The California Assembly voted 46-15 to pass A.B. 290, a measure that would limit dialysis provider and rehabilitation center profits operating in the state when insurance premiums are covered by third-party payers.
The bill now moves on to the state Senate for consideration.
“We need to stop third-party health care providers from profiteering by taking advantage of vulnerable and unsuspecting patients who need life-saving treatment,” Assemblyman Jim Wood, the author of A.B. 290, said in a press release. “Their profit-inflating schemes do nothing to improve the care of kidney patients or those recovering from addiction. This legislation will hold these two industries accountable while safeguarding critical financial assistance to patients in need.”
The legislation limits the amount of payment for medical services for dialysis providers and rehabilitation centers to the Medicare rate when patients have premiums paid by third-party payers, such as the American Kidney Fund.
The legislation was passed by the Assembly Health Committee on March 19 – a committee chaired by Wood – by an 11-2 vote, and the Appropriations Committee passed the bill on May 16 by a 12-3 vote. No votes were recorded on the bill from 19 legislators during the full assembly vote.

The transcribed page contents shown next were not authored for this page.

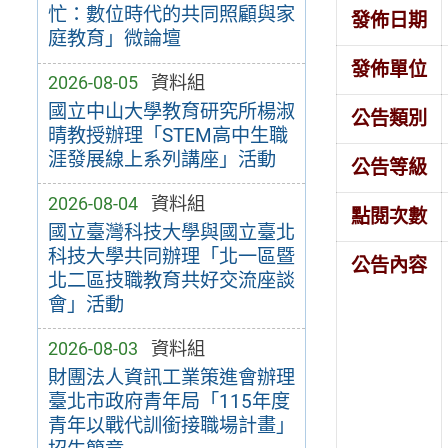
忙：數位時代的共同照顧與家
發佈日期
庭教育」微論壇
發佈單位
2026-08-05
資料組
國立中山大學教育研究所楊淑
公告類別
晴教授辦理「STEM高中生職
涯發展線上系列講座」活動
公告等級
2026-08-04
資料組
點閱次數
國立臺灣科技大學與國立臺北
科技大學共同辦理「北一區暨
公告內容
北二區技職教育共好交流座談
會」活動
2026-08-03
資料組
財團法人資訊工業策進會辦理
臺北市政府青年局「115年度
青年以戰代訓銜接職場計畫」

The bill is supported by Health Access California, the California Labor Federation, Service Employees International Union California, California Association of Health Plans and the Association of California Life and Health Insurance Companies, according to a press release from the California Association of Health Plans. The bill now goes to the California Senate for consideration.
The Dialysis is Life Support coalition, made up of doctors, hospitals, dialysis patients and caregivers, along with business and community groups, denounced the legislation, saying in a statement that passage of A.B. 290 “puts insurance companies one step closer to maximizing their profits while putting vulnerable dialysis patients in California at risk.”
“Short term, A.B. 290 directly threatens the financial security of nearly 4,000 dialysis patients in California,” spokesperson Kathy Fairbanks said in a press release. “If A.B. 290 is enacted, the non-profit American Kidney Fund has stated it will be forced to stop providing assistance to patients in California, driving up the cost of care for low-income patients who rely on financial grants from the organization.
“Long term, A.B. 290 threatens dialysis clinic access for the more than 70,000 dialysis patients in California where dialysis clinics have some of the highest government quality ratings in the country. Shifting even a few patients from private insurance to government programs upsets the dialysis ecosystem and will reduce funding to dialysis clinics across the state,” she said. “Many California patients will have no choice but to dialyze in hospital emergency rooms at much higher cost to the health care system and taxpayers.”